[Data to process Boundary: Start]

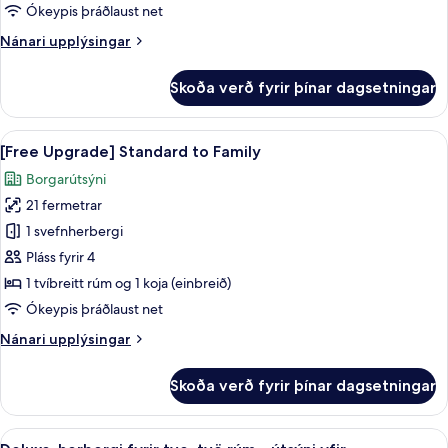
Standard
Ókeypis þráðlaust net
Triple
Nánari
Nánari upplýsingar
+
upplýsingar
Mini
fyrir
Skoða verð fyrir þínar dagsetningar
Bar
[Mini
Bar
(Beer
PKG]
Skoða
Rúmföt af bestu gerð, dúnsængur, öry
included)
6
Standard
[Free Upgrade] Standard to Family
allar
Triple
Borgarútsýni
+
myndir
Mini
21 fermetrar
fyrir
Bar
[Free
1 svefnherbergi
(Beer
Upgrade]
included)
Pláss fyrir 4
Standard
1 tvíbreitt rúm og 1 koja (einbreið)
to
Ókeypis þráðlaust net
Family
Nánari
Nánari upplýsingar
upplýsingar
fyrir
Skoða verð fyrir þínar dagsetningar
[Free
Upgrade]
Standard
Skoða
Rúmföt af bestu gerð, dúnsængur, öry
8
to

[Data to process Boundary: End]
[Data to process Boundary: Start]

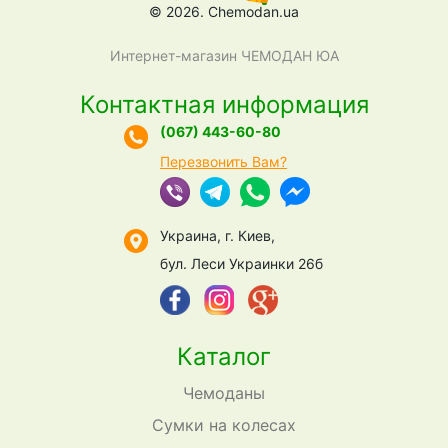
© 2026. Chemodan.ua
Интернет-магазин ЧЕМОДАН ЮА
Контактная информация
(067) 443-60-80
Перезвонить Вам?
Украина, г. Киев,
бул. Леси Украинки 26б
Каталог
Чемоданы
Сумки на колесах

[Data to process Boundary: End]
[Data to process Boundary: Start]

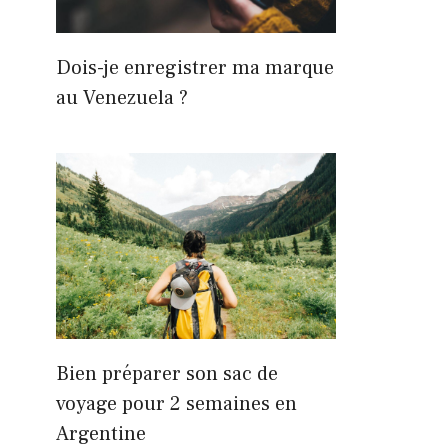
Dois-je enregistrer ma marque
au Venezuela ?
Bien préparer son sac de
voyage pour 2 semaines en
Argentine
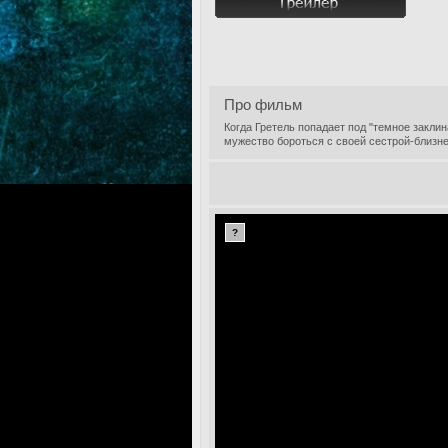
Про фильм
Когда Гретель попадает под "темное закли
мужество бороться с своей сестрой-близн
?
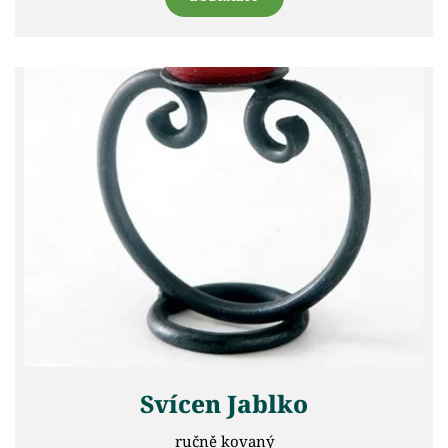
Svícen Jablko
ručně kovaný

[Data to process Boundary: End]

About this task:
Take the material above and output only the lines from the one that contains "Bien préparer son sac de" through the one that contains "ručně kovaný", ends included and images left out.

Exercise result:
Bien préparer son sac de
voyage pour 2 semaines en
Argentine
Про фильм
Когда Гретель попадает под "темное закли
мужество бороться с своей сестрой-близн
?
Svícen Jablko
ručně kovaný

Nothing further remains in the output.